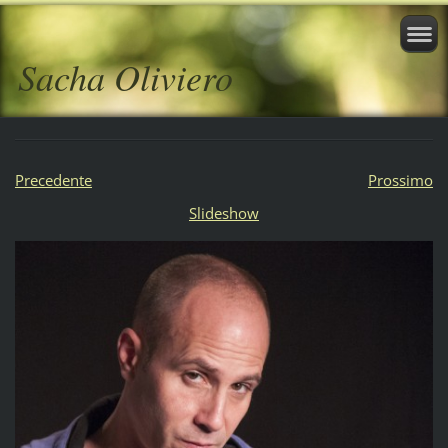
Sacha Oliviero
Precedente
Prossimo
Slideshow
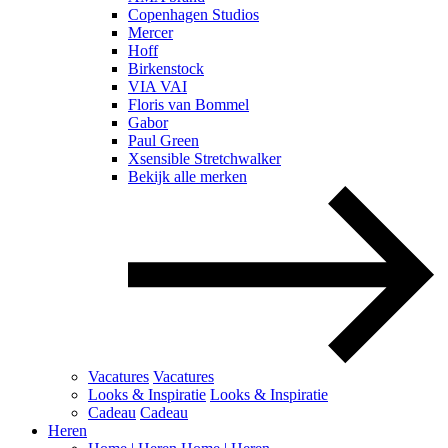
Copenhagen Studios
Mercer
Hoff
Birkenstock
VIA VAI
Floris van Bommel
Gabor
Paul Green
Xsensible Stretchwalker
Bekijk alle merken
Vacatures
Vacatures
Looks & Inspiratie
Looks & Inspiratie
Cadeau
Cadeau
Heren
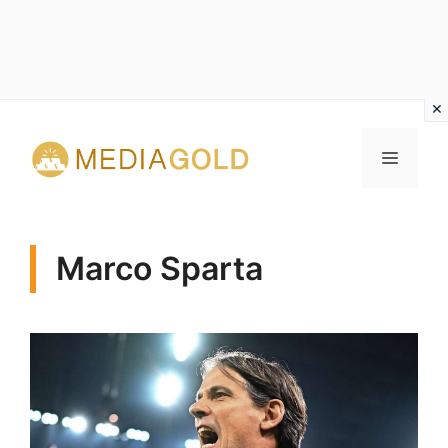
Vai
al
MENU
contenuto
Marco Sparta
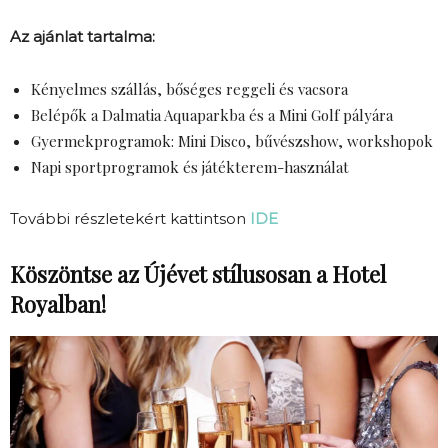
Az ajánlat tartalma:
Kényelmes szállás, bőséges reggeli és vacsora
Belépők a Dalmatia Aquaparkba és a Mini Golf pályára
Gyermekprogramok: Mini Disco, bűvészshow, workshopok
Napi sportprogramok és játékterem-használat
További részletekért kattintson
IDE
Köszöntse az Újévet stílusosan a Hotel
Royalban!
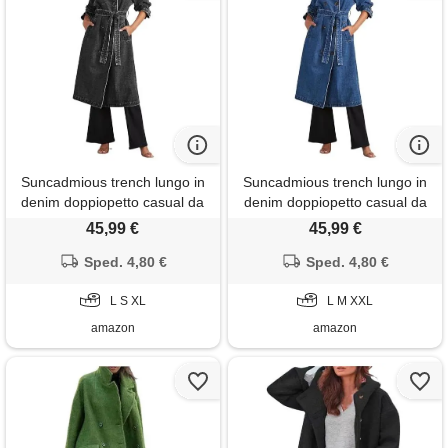
Suncadmious trench lungo in
Suncadmious trench lungo in
denim doppiopetto casual da
denim doppiopetto casual da
donna trench con giacca di
donna trench con giacca di
45,99 €
45,99 €
jeans con cappotto spolverino
jeans con cappotto spolverino
con cintura (nero, s)
Sped. 4,80 €
con cintura (blu, xxl)
Sped. 4,80 €
L S XL
L M XXL
amazon
amazon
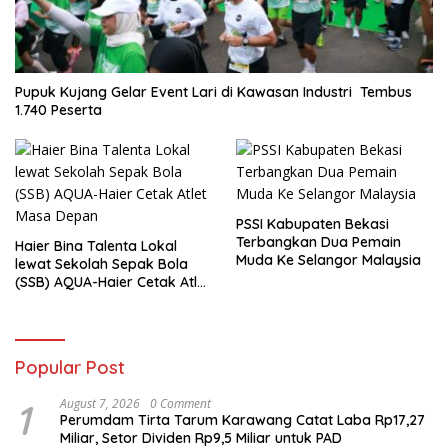
Pupuk Kujang Gelar Event Lari di Kawasan Industri Tembus
1.740 Peserta
PSSI Kabupaten Bekasi
Terbangkan Dua Pemain
Haier Bina Talenta Lokal
Muda Ke Selangor Malaysia
lewat Sekolah Sepak Bola
(SSB) AQUA-Haier Cetak Atlet
Masa Depan
Popular Post
1
August 7, 2026
0 Comment
Perumdam Tirta Tarum Karawang Catat Laba Rp17,27
Miliar, Setor Dividen Rp9,5 Miliar untuk PAD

Aim of the exercise
Please restate the entries word for word, with all pictures left out.

Exercise result
Sacha Oliviero
Precedente
Prossimo
Slideshow
Copenhagen Studios
Mercer
Hoff
Birkenstock
VIA VAI
Floris van Bommel
Gabor
Paul Green
Xsensible Stretchwalker
Bekijk alle merken
Vacatures
Vacatures
Looks & Inspiratie
Looks & Inspiratie
Cadeau
Cadeau
Heren
Vai
al
MENU
contenuto
Marco Sparta
Az ajánlat tartalma:
Kényelmes szállás, bőséges reggeli és vacsora
Belépők a Dalmatia Aquaparkba és a Mini Golf pályára
Gyermekprogramok: Mini Disco, bűvészshow, workshopok
Napi sportprogramok és játékterem-használat
További részletekért kattintson
IDE
Köszöntse az Újévet stílusosan a Hotel
Royalban!
Suncadmious trench lungo in
Suncadmious trench lungo in
denim doppiopetto casual da
denim doppiopetto casual da
donna trench con giacca di
donna trench con giacca di
45,99 €
45,99 €
jeans con cappotto spolverino
jeans con cappotto spolverino
con cintura (nero, s)
Sped. 4,80 €
con cintura (blu, xxl)
Sped. 4,80 €
L S XL
L M XXL
amazon
amazon
Pupuk Kujang Gelar Event Lari di Kawasan Industri Tembus
1.740 Peserta
PSSI Kabupaten Bekasi
Terbangkan Dua Pemain
Haier Bina Talenta Lokal
Muda Ke Selangor Malaysia
lewat Sekolah Sepak Bola
(SSB) AQUA-Haier Cetak Atlet
Masa Depan
Popular Post
1
August 7, 2026
0 Comment
Perumdam Tirta Tarum Karawang Catat Laba Rp17,27
Miliar, Setor Dividen Rp9,5 Miliar untuk PAD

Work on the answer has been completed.